Di tengah derasnya arus informasi digital, pejabat publik tak sekadar dituntut untuk tekun membaca buku, tapi juga memperkuat ekosistem intelektualitas: Siapa teman diskusinya? Seberapa besar kualitas intelektual orang disekelilingnya? Perpustakaan publik yang kokoh, dan sebagainya.
Nampaknya, para pejabat publik kita semakin jauh dari ruang intelektual yang sesungguhnya. Alih-alih menunjukkan ketajaman berpikir melalui bacaan, diskusi, atau debat substantif, mereka lebih sibuk memamerkan kemewahan hidup yang dangkal.
Fenomena "flexing" dan lemahnya kemampuan public speaking pejabat yang beberapa waktu lalu ramai di media sosial bukan sekadar hiburan satir publik, melainkan alarm serius tentang kondisi darurat baca di kalangan pejabat negeri ini.
Padahal, negeri ini lahir dari tradisi intelektual. Bung Karno membangun gagasannya dari buku-buku Karl Marx, Hegel, hingga Ernest Renan.
Bung Hatta membawa koper penuh buku dalam pengasingannya di Banda Neira. Tan Malaka menulis Madilog dengan penuh dedikasi untuk membangun cara berpikir kritis bangsa.
Mereka adalah teladan bahwa intelektualitas lahir bukan dari glamoritas, melainkan dari perjumpaan dengan teks, ide, dan debat.
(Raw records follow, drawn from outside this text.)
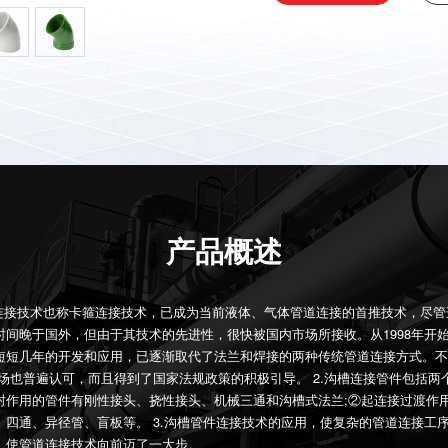
产品概述
件连接技术也称卡箍连接技术，已成为当前液体、气体管道连接的首推技术，尽管
时间晚于国外，但由于其技术的先进性，很快被国内市场所接收。从1998年开
短短几年的开发和应用，已逐渐取代了法兰和焊接的两种传统管道连接方式。不
市场也普遍认可，而且得到了国家法规政策的积极引导。 2.沟槽连接管件包括两
封作用的管件有刚性接头、挠性接头、机械三通和沟槽式法兰;②起连接过渡作
、四通、异径管、盲板等。 3.沟槽管件连接技术的应用，使复杂的管道连接工
。使管道连接技术向前迈了一大步。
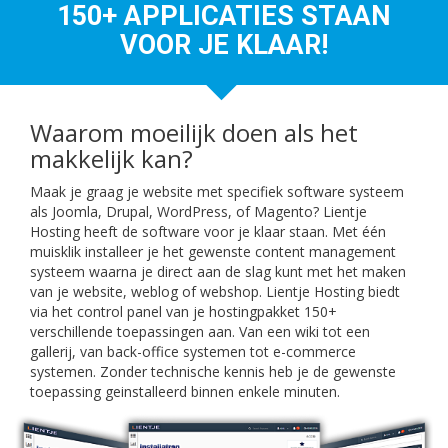
150+ APPLICATIES STAAN
VOOR JE KLAAR!
Waarom moeilijk doen als het
makkelijk kan?
Maak je graag je website met specifiek software systeem
als Joomla, Drupal, WordPress, of Magento? Lientje
Hosting heeft de software voor je klaar staan. Met één
muisklik installeer je het gewenste content management
systeem waarna je direct aan de slag kunt met het maken
van je website, weblog of webshop. Lientje Hosting biedt
via het control panel van je hostingpakket 150+
verschillende toepassingen aan. Van een wiki tot een
gallerij, van back-office systemen tot e-commerce
systemen. Zonder technische kennis heb je de gewenste
toepassing geinstalleerd binnen enkele minuten.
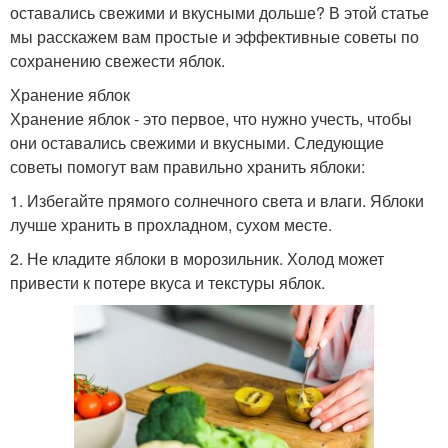
оставались свежими и вкусными дольше? В этой статье
мы расскажем вам простые и эффективные советы по
сохранению свежести яблок.
Хранение яблок
Хранение яблок - это первое, что нужно учесть, чтобы
они оставались свежими и вкусными. Следующие
советы помогут вам правильно хранить яблоки:
1. Избегайте прямого солнечного света и влаги. Яблоки
лучше хранить в прохладном, сухом месте.
2. Не кладите яблоки в морозильник. Холод может
привести к потере вкуса и текстуры яблок.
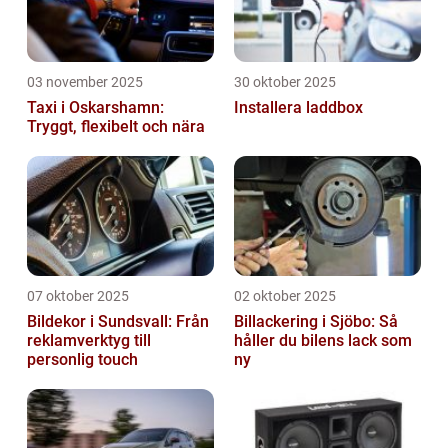
03 november 2025
30 oktober 2025
Taxi i Oskarshamn:
Installera laddbox
Tryggt, flexibelt och nära
07 oktober 2025
02 oktober 2025
Bildekor i Sundsvall: Från
Billackering i Sjöbo: Så
reklamverktyg till
håller du bilens lack som
personlig touch
ny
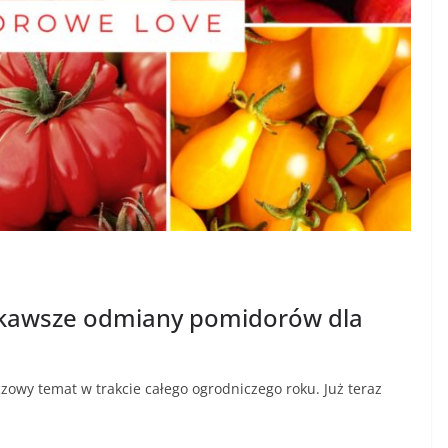
kawsze odmiany pomidorów dla
owy temat w trakcie całego ogrodniczego roku. Już teraz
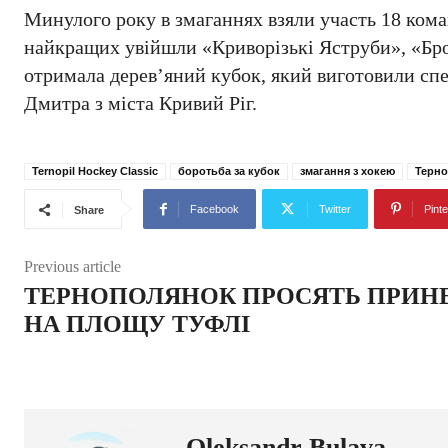
Минулого року в змаганнях взяли участь 18 коман
найкращих увійшли «Криворізькі Яструби», «Бро
отримала дерев’яний кубок, який виготовили сп
Дмитра з міста Кривий Ріг.
Ternopil Hockey Classic
боротьба за кубок
змагання з хокею
Терно
Facebook
Twitter
Pinte
Share
Previous article
ТЕРНОПОЛЯНОК ПРОСЯТЬ ПРИН
НА ПЛОЩУ ТУФЛІ
Oleksandr Bulava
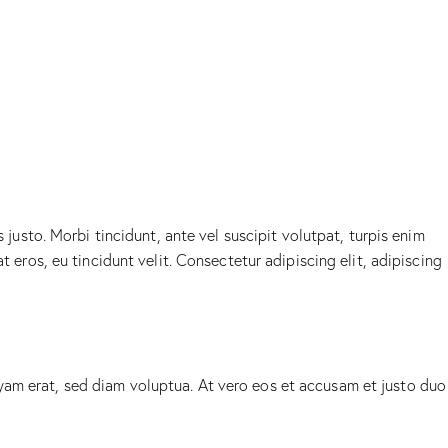
 justo. Morbi tincidunt, ante vel suscipit volutpat, turpis enim
 eros, eu tincidunt velit. Consectetur adipiscing elit, adipiscing
yam erat, sed diam voluptua. At vero eos et accusam et justo duo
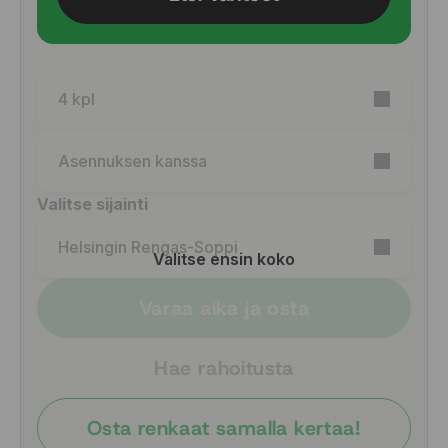
4 kpl
Asennuksen kanssa
Valitse sijainti
Helsingin Rengas-Soppi
Valitse ensin koko
Varaa aika ja osta
Hae rahoitusta
Osta renkaat samalla kertaa!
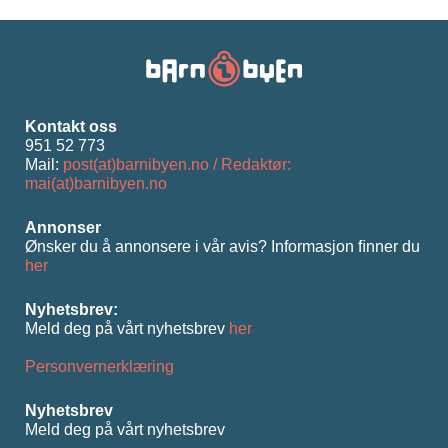
Kontakt oss
951 52 773
Mail:
post(at)barnibyen.no / Redaktør:
mai(at)barnibyen.no
Annonser
Ønsker du å annonsere i vår avis? Informasjon ﬁnner du
her
Nyhetsbrev:
Meld deg på vårt nyhetsbrev
her
Personvernerklæring
Nyhetsbrev
Meld deg på vårt nyhetsbrev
Bertolak belakang dengan situasi terbaru. Masih segar dalam ingatan publik, pasca gerakan Agustus yang lalu, aparat justru merespons dengan melakukan sweeping buku di sejumlah ruang publik dan komunitas literasi.
Penjemputan paksa aparat Kepolisian terhadap Delpedro Marhaen, Direktur Eksekutif Lokataru Foundation, dibarengi dengan penyitaan beberapa koleksi buku karya Pramoedya Ananta Toer, adalah contoh paling konyol dan menggelikan.
Dalihnya adalah menjaga stabilitas dan mencegah penyebaran ide yang dianggap mengancam negara.